▶ **TRY IT**
With the pictures left out, transcribe exactly the lines from the one with "Casti si ochelari de protectie" through the end of the data.

▶ **AVAILABLE RECORDS**
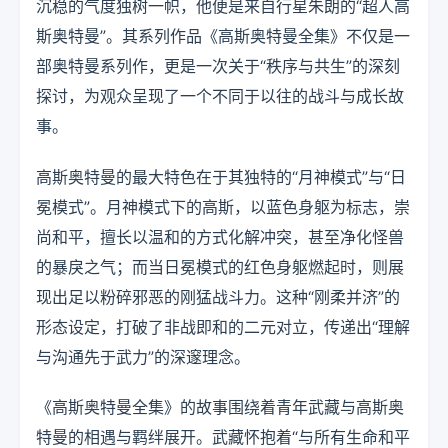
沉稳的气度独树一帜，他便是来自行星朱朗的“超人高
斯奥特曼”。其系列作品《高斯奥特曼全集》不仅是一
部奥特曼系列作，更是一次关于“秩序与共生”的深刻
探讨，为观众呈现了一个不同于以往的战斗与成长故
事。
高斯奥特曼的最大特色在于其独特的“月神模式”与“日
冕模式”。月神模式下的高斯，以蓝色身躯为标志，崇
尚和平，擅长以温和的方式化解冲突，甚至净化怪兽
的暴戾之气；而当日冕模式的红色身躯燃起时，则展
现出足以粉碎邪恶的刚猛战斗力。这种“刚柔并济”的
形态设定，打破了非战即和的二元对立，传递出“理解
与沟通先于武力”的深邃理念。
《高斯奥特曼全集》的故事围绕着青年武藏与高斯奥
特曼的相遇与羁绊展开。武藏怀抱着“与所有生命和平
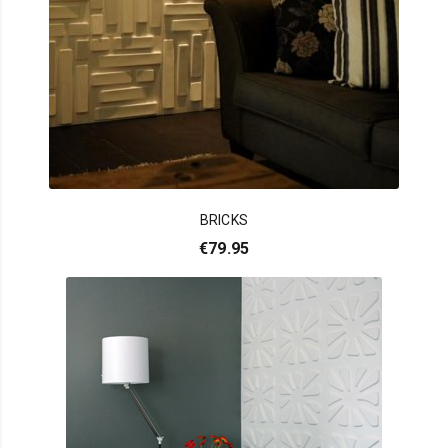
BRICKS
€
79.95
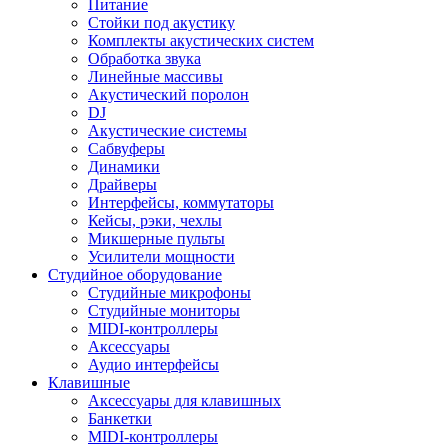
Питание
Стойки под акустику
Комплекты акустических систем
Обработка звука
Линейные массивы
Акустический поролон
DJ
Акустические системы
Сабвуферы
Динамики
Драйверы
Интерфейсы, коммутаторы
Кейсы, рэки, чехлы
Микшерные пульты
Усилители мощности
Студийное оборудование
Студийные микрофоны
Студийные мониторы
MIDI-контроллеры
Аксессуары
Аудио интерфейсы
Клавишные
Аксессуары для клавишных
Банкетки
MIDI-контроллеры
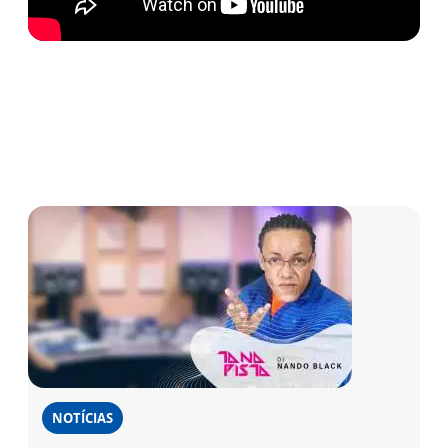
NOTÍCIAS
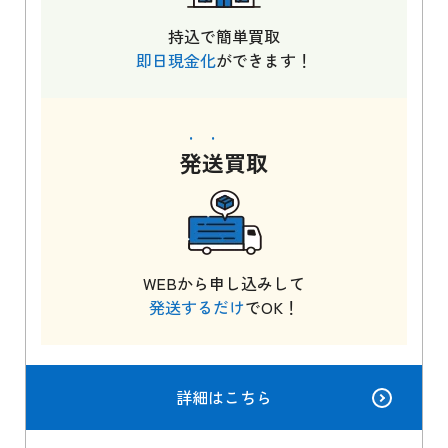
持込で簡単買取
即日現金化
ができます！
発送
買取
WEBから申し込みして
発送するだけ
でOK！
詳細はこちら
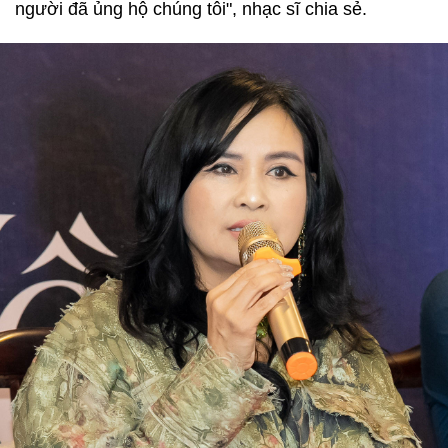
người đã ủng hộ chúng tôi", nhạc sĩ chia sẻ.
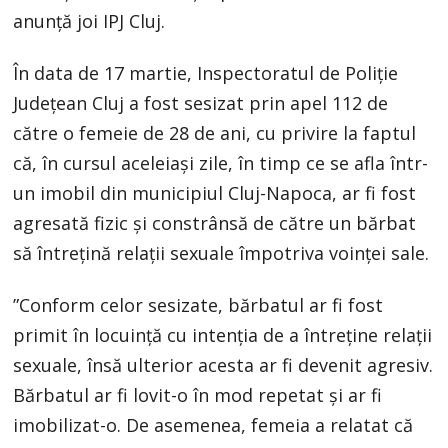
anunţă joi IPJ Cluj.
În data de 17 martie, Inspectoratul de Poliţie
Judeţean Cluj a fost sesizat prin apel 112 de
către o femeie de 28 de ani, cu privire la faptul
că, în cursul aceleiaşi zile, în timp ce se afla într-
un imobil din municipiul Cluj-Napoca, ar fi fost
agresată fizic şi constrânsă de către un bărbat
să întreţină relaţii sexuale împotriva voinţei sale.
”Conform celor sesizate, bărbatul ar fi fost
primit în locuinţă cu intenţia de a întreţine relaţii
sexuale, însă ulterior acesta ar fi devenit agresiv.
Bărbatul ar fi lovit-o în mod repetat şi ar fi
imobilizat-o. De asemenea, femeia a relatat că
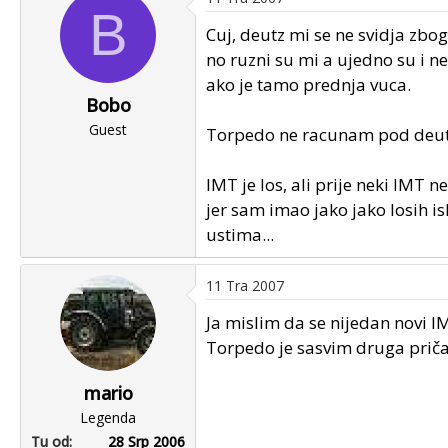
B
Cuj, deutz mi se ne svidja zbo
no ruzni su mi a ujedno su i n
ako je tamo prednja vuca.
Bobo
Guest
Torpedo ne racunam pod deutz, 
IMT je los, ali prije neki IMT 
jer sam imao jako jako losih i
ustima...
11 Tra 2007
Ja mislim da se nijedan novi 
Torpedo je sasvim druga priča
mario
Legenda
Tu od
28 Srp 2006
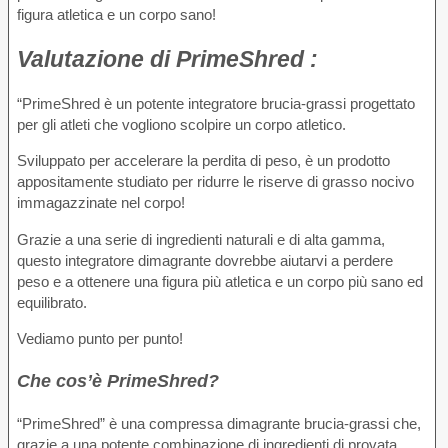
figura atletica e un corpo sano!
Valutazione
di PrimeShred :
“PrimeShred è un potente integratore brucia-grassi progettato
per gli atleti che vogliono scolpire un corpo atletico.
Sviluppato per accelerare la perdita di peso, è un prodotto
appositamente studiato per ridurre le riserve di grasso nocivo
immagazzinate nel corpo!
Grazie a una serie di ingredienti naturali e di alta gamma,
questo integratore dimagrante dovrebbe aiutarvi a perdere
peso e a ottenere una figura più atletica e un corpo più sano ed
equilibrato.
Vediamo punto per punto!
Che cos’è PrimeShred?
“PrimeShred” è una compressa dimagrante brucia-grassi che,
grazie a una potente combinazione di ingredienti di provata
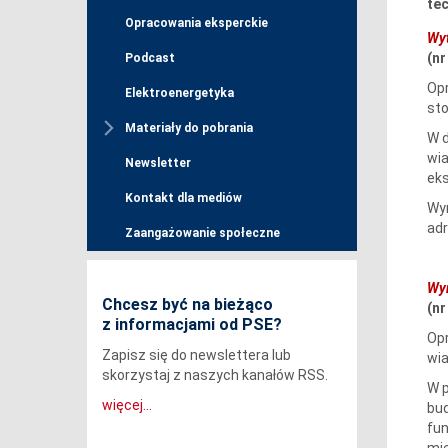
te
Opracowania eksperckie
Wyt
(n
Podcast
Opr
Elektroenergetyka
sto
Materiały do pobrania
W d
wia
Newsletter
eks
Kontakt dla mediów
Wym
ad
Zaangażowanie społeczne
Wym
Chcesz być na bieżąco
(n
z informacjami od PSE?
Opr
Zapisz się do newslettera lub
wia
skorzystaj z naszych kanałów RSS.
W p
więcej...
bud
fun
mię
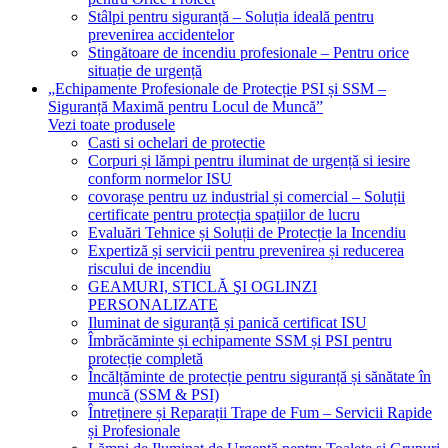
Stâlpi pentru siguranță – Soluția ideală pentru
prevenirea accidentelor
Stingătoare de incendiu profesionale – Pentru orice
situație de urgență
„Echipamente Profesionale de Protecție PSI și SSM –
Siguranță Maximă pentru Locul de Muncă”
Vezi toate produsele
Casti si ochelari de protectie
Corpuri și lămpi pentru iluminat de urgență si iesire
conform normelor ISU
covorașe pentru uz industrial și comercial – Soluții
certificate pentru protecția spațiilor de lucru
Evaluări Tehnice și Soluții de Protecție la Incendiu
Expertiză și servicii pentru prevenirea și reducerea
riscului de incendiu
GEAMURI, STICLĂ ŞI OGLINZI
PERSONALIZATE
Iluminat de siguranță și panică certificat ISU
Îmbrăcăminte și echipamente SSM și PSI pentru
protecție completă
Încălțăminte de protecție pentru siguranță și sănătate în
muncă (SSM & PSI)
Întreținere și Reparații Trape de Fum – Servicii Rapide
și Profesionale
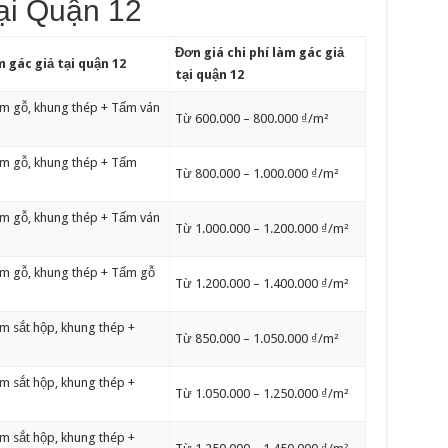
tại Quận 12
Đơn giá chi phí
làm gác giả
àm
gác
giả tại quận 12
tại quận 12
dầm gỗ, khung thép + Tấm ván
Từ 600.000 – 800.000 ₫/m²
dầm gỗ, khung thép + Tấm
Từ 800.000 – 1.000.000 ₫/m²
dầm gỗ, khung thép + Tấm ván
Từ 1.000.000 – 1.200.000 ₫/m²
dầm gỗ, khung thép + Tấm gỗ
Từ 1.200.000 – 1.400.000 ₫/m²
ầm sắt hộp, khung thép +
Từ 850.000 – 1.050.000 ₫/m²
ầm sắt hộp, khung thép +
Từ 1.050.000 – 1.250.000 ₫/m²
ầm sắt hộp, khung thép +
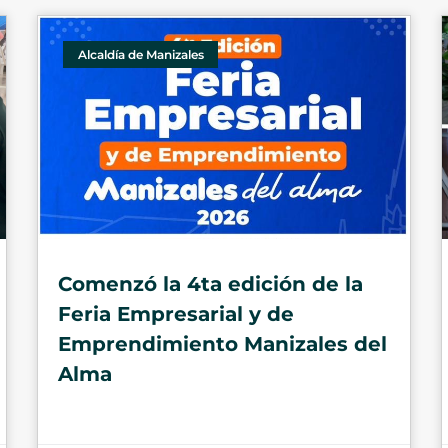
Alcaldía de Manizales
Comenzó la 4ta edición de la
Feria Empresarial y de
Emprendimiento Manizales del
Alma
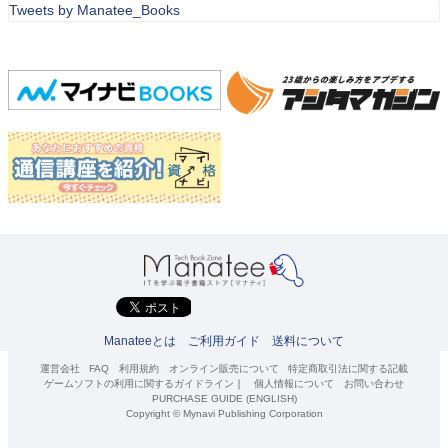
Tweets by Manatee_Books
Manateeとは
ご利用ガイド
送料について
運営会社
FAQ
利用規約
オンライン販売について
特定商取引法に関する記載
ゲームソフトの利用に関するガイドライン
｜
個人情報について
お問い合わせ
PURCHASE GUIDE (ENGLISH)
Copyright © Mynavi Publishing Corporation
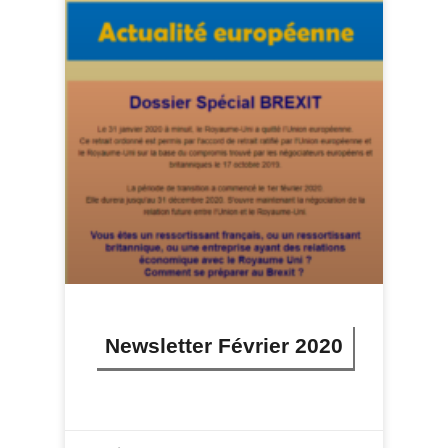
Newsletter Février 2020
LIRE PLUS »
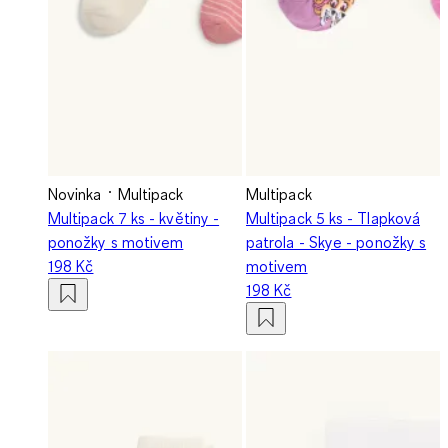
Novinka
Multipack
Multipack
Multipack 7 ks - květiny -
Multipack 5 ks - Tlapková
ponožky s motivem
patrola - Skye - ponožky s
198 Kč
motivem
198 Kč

▶ **OUTPUT OF THE EXERCISE**
Casti si ochelari de protectie
Corpuri și lămpi pentru iluminat de urgență si iesire
conform normelor ISU
covorașe pentru uz industrial și comercial – Soluții
certificate pentru protecția spațiilor de lucru
Evaluări Tehnice și Soluții de Protecție la Incendiu
Expertiză și servicii pentru prevenirea și reducerea
riscului de incendiu
GEAMURI, STICLĂ ŞI OGLINZI
PERSONALIZATE
Iluminat de siguranță și panică certificat ISU
Îmbrăcăminte și echipamente SSM și PSI pentru
protecție completă
Încălțăminte de protecție pentru siguranță și sănătate în
muncă (SSM & PSI)
Întreținere și Reparații Trape de Fum – Servicii Rapide
și Profesionale
tại Quận 12
Đơn giá chi phí
làm gác giả
àm
gác
giả tại quận 12
tại quận 12
dầm gỗ, khung thép + Tấm ván
Từ 600.000 – 800.000 ₫/m²
dầm gỗ, khung thép + Tấm
Từ 800.000 – 1.000.000 ₫/m²
dầm gỗ, khung thép + Tấm ván
Từ 1.000.000 – 1.200.000 ₫/m²
dầm gỗ, khung thép + Tấm gỗ
Từ 1.200.000 – 1.400.000 ₫/m²
ầm sắt hộp, khung thép +
Từ 850.000 – 1.050.000 ₫/m²
ầm sắt hộp, khung thép +
Từ 1.050.000 – 1.250.000 ₫/m²
ầm sắt hộp, khung thép +
Alcaldía de Manizales
Comenzó la 4ta edición de la
Feria Empresarial y de
Emprendimiento Manizales del
Alma
Tweets by Manatee_Books
Manateeとは
ご利用ガイド
送料について
運営会社
FAQ
利用規約
オンライン販売について
特定商取引法に関する記載
ゲームソフトの利用に関するガイドライン
｜
個人情報について
お問い合わせ
PURCHASE GUIDE (ENGLISH)
Copyright © Mynavi Publishing Corporation
Newsletter Février 2020
LIRE PLUS »
Novinka
Multipack
Multipack
Multipack 7 ks - květiny -
Multipack 5 ks - Tlapková
ponožky s motivem
patrola - Skye - ponožky s
198 Kč
motivem
198 Kč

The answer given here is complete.